This Forecast in-depth page has been updated with information available at the time of the November 2023 Economic and fiscal outlook. We are aware of a technical issue with our tableau charts across the site. Access the data from our March 2023 forecast and our November 2023 forecast supplementary tables directly.

The Treasury manages public spending within two ‘control totals’ of about equal size:

  • departmental expenditure limits (DELs) – mostly covering spending on public services, grants and administration (collectively termed ‘resource’ spending) and investment (‘capital’ spending). These are items that can be planned over extended periods.
  • annually managed expenditure (AME) – categories of spending less amenable to multi-year planning, such as social security spending and debt interest.
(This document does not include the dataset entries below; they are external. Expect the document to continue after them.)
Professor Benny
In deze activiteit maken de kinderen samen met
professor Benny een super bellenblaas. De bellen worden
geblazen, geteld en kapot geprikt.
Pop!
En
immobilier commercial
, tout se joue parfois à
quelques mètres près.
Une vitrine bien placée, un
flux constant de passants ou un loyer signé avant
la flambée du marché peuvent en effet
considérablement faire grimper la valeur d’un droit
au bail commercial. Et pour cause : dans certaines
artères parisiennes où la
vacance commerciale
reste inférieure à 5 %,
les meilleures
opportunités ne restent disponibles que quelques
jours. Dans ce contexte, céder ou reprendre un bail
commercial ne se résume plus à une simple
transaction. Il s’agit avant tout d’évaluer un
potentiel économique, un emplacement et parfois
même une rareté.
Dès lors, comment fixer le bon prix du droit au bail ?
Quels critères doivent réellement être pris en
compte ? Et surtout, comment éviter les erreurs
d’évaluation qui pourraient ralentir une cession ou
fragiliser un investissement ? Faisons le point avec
Welfare spending is the biggest source of AME spending. Disability spending (excluding devolved spending) is forecast to account for 12.2 per cent of total welfare spending in 2023-24 (up from 11.5 per cent in 2022-23).

In our November 2023 Economic and fiscal outlook (EFO) we designated welfare spending into broad recipient groups. Forecasts for individual benefits are available in supplementary table 3.7 on our website.
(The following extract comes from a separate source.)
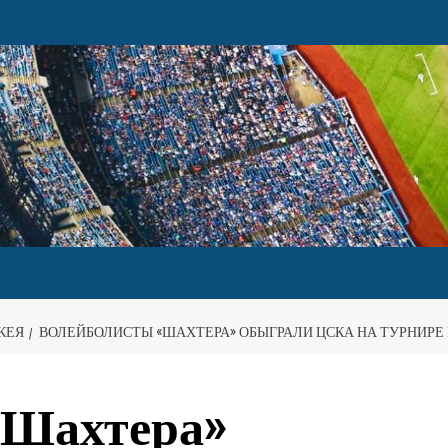
КЕЯ
ВОЛЕЙБОЛИСТЫ «ШАХТЕРА» ОБЫГРАЛИ ЦСКА НА ТУРНИРЕ 
«Шахтера»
For this summary, disability benefits spending refers to expenditure on disability living allowance (DLA), personal independence payment (PIP) and attendance allowance (AA). These benefits are intended to contribute towards the extra costs associated with disability, based on the extent of the recipient’s disability, whilst employment support allowance and universal credit provide income support for those unable to work for health reasons.

From April 2020 funding for DLA, PIP, and AA has been devolved to the Scottish Government. Spending on these now-devolved benefits is no longer included in the welfare forecast in our EFO but is included in disability spending in the information below for the purposes of consistency with the long-run time series prior to their devolution.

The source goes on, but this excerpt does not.